Last updated at: (Beijing Time) Wednesday, July 30, 2003

Producers, Sellers Urged to Label GM Food in China

Enterprises which fail to label genetically modified (GM) products they produce or sell will face punishment, farming authorities in Beijing have announced.


Enterprises which fail to label genetically modified (GM) products they produce or sell will face punishment, farming authorities in Beijing have announced.

The Beijing Agricultural Bureau (BAA) launched a month-long inspection on genetically modified farming products on July 21, urging GM food producers and sellers to label the products.

The national regulations governing GM farming products, which took effect on March 20, 2002, prescribe that all products made from or containing GM materials should be labeled.

However, some GM products on the Beijing market were found not to bear such labels.

A check on 22 products in March this year showed that all were GM products but none were labeled.

BAA officials said products and earnings of enterprises in violation of the regulations will be confiscated, with an extra fine ranging from 10,000 yuan (1,200 US dollars) to 50,000 yuan (6,024 US dollars).

Cheng Xianlu, director of the BAA, said that consumers' rights to know about the commodities must be guaranteed.

Currently, GM-crop growing areas in China exceed 650,000 hectares and six GM plants, including soybean and rice, have been approved.

As most people still do not know about GM food and there are still disputes about safety, Lin Zhongping, a professor of plant genetics with Beijing University, said it is necessary to let consumers know which products are genetically modified and which are not.

"They have the right to choose," Lin said.

However, he personally believes that the GM foods on the marketare safe. "So far, there is no evidence showing GM foods are harmful to health."

In spite of his knowledge of transgenosis technology, Wang Lianzheng, a researcher with the Chinese Academy of Agricultural Sciences, said he is still not sure of its safety.
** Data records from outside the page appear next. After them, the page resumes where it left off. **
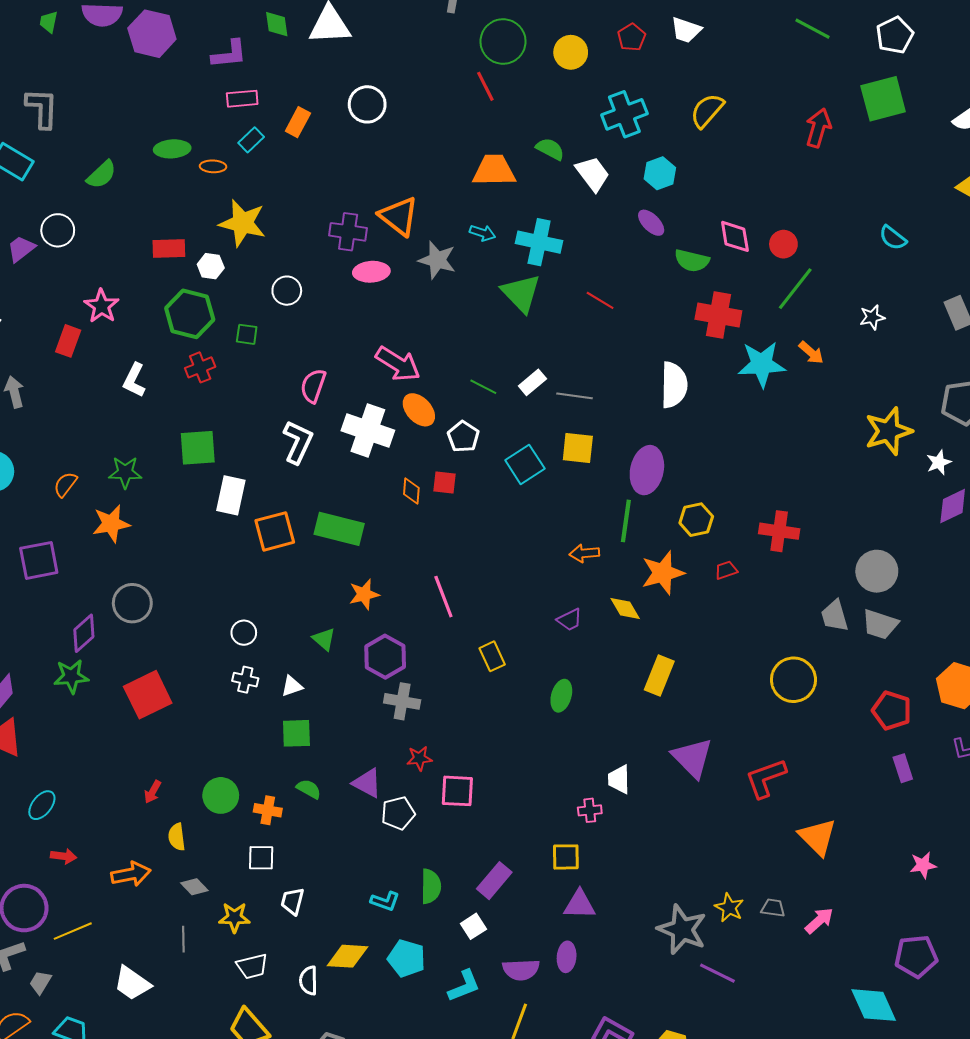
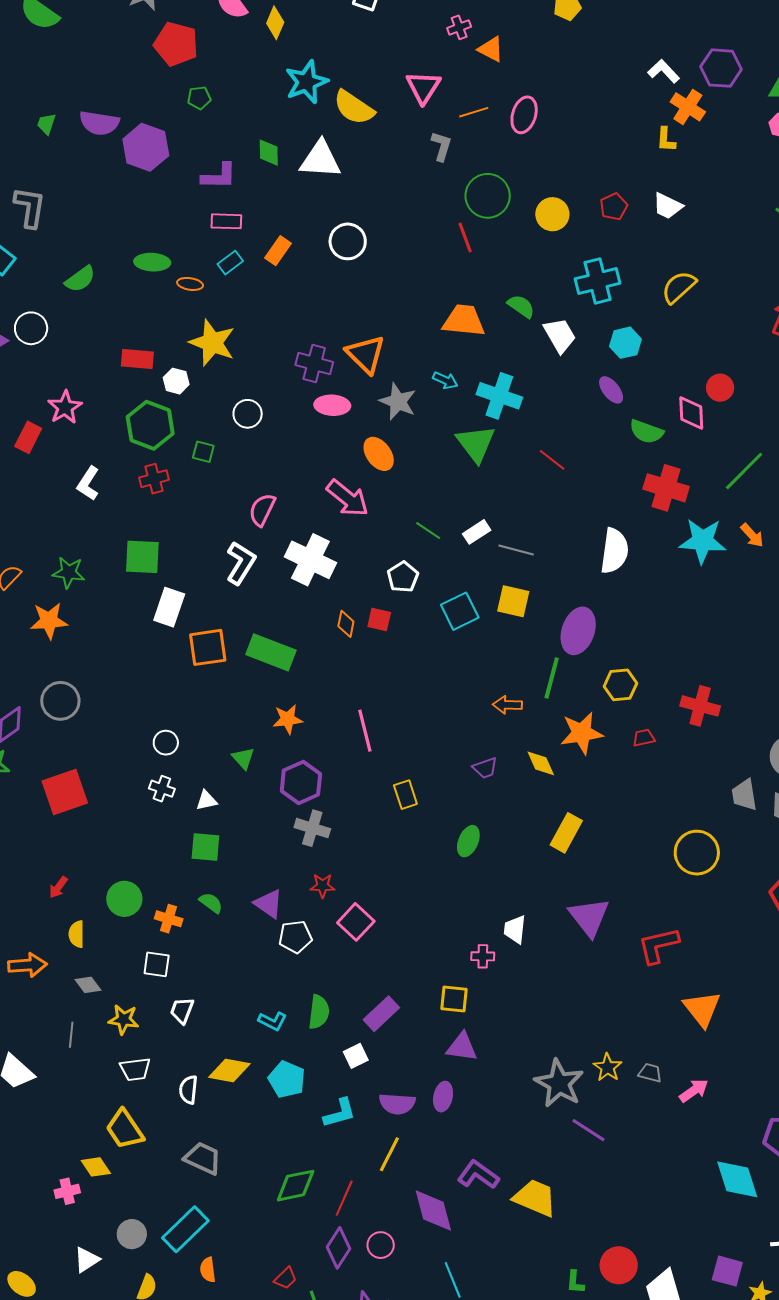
red circle: (783, 244) -> (720, 388), moved
orange ellipse: (419, 410) -> (379, 454), moved
pink square: (457, 791) -> (356, 922), turned 33

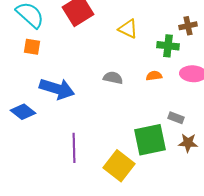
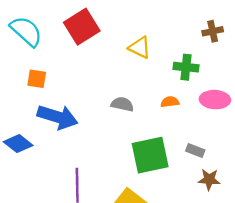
brown cross: (188, 26) -> (213, 31), moved
orange square: (32, 47) -> (37, 79), moved
green square: (150, 140) -> (150, 155), moved

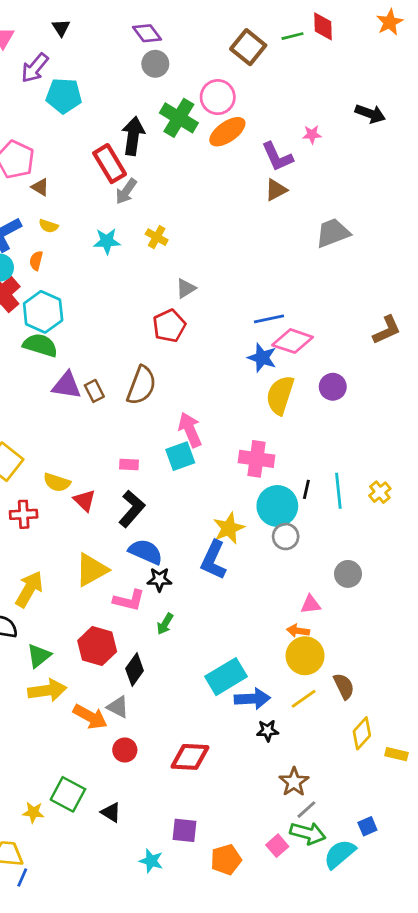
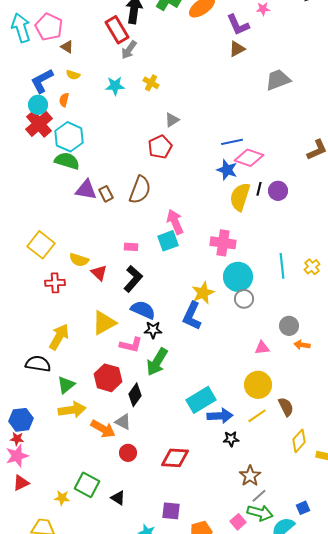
black line: (306, 489) -> (259, 189), moved
green arrow: (165, 624) -> (157, 362), size x1.8
orange arrow: (298, 631) -> (302, 345), moved

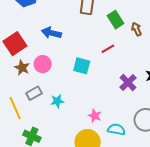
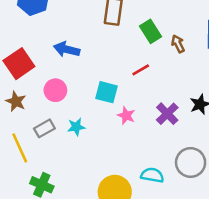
brown star: (22, 68) -> (16, 101), moved
cyan star: (57, 101) -> (76, 127), moved
pink star: (95, 116) -> (126, 116), moved

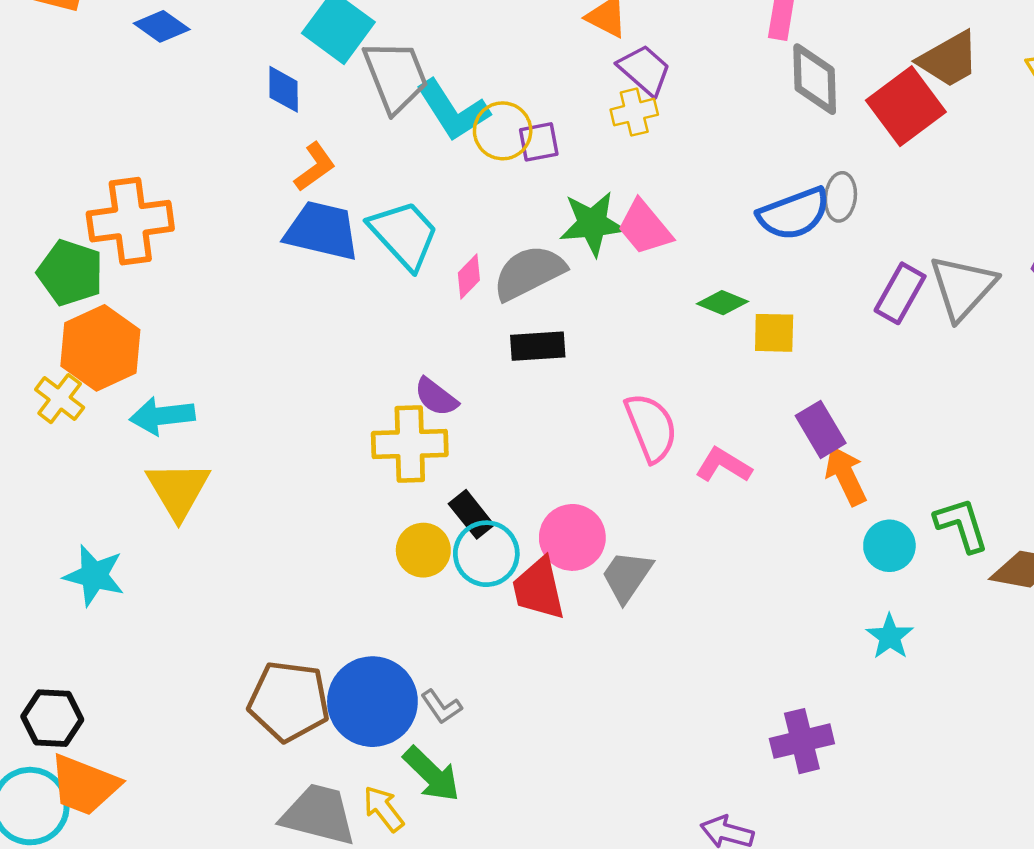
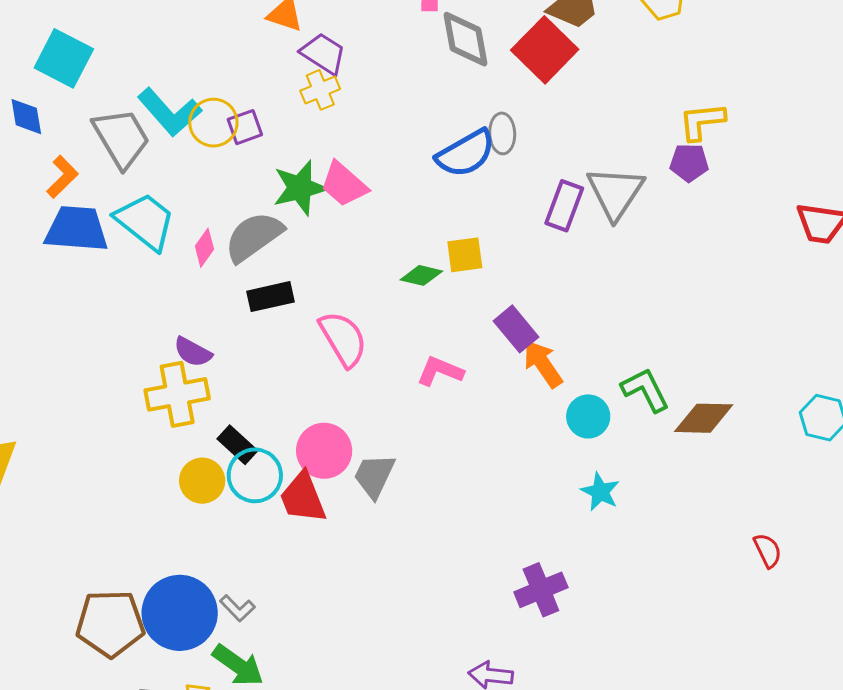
gray trapezoid: (396, 76) -> (121, 138), moved
green diamond: (723, 303) -> (421, 275), moved
pink semicircle: (651, 427) -> (343, 339), moved

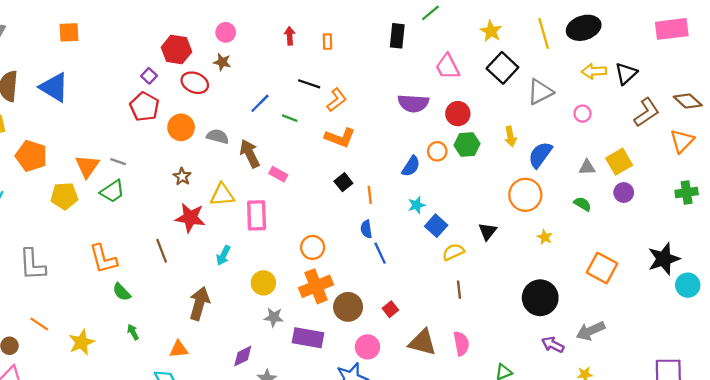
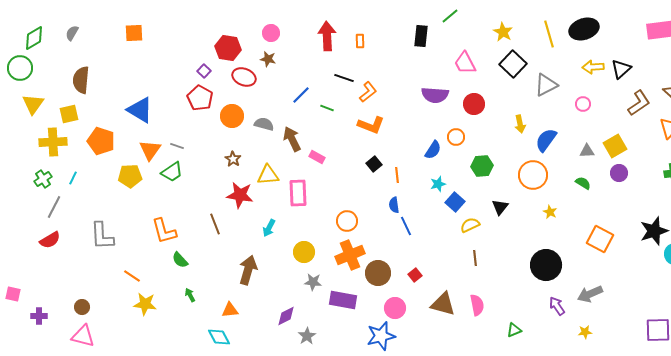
red arrow: (290, 36) -> (327, 36), size x1.8
blue triangle: (54, 87) -> (140, 110), moved
green hexagon: (467, 144) -> (482, 166), moved
orange line: (39, 324) -> (132, 276), moved
yellow star: (82, 342) -> (145, 304), turned 30
purple arrow: (553, 345) -> (557, 306), turned 30

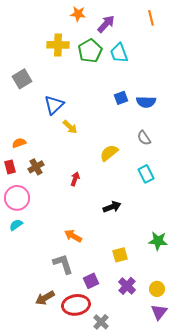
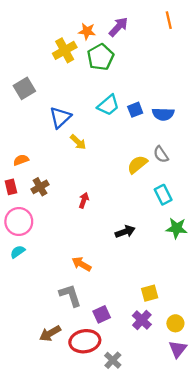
orange star: (78, 14) -> (87, 31), moved
yellow cross: (58, 45) -> (65, 50), turned -30
cyan trapezoid: (119, 53) -> (108, 105), moved, turned -110
yellow semicircle: (109, 153) -> (137, 164), moved
green star: (158, 241) -> (177, 228), moved
yellow square: (120, 255) -> (150, 293), moved

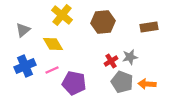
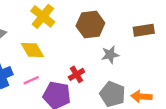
gray star: (130, 57) -> (110, 55), moved
red cross: (111, 61) -> (76, 74), moved

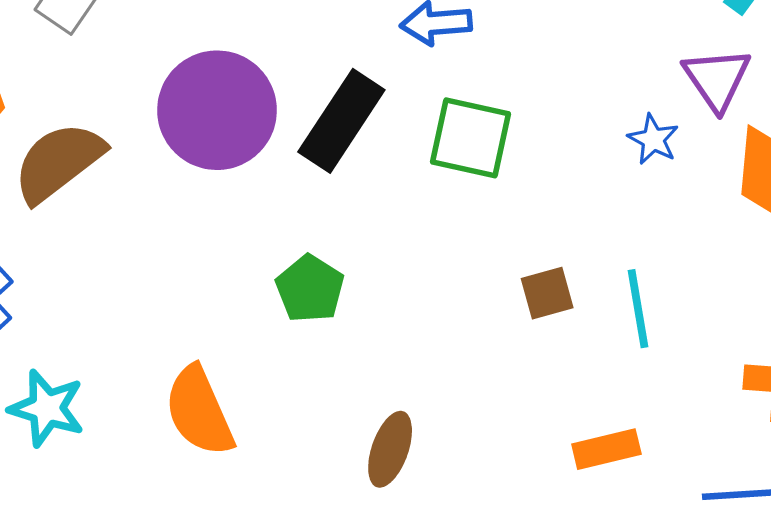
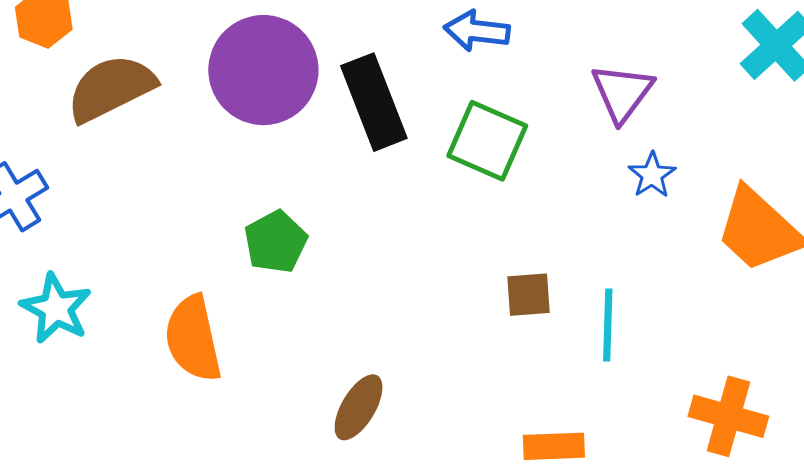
purple triangle: (717, 79) -> (622, 93), moved
black rectangle: (341, 121) -> (374, 102), turned -66
green pentagon: (310, 289) -> (276, 242), moved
Wang Jie, an official in charge of bio-species security at the State Environmental Protection Administration, said no evidence ofharm does not necessarily mean the products are safe.

Citing acheomycin and streptomycin, two antibiotics, as examples, the official said that the side effect of a new product is usually be found only after a long period of time.

The two antibiotics were once regarded as highly effective when they were first put into use, but gradually proved to be very harmful to people's teeth and hearing.

"Maybe there is no problem with GM foods. But if they do harm people's health, it will be no minor problem. As products of genetic technology, they might affect several generations of people," Wang Jie said. "We should be cautious."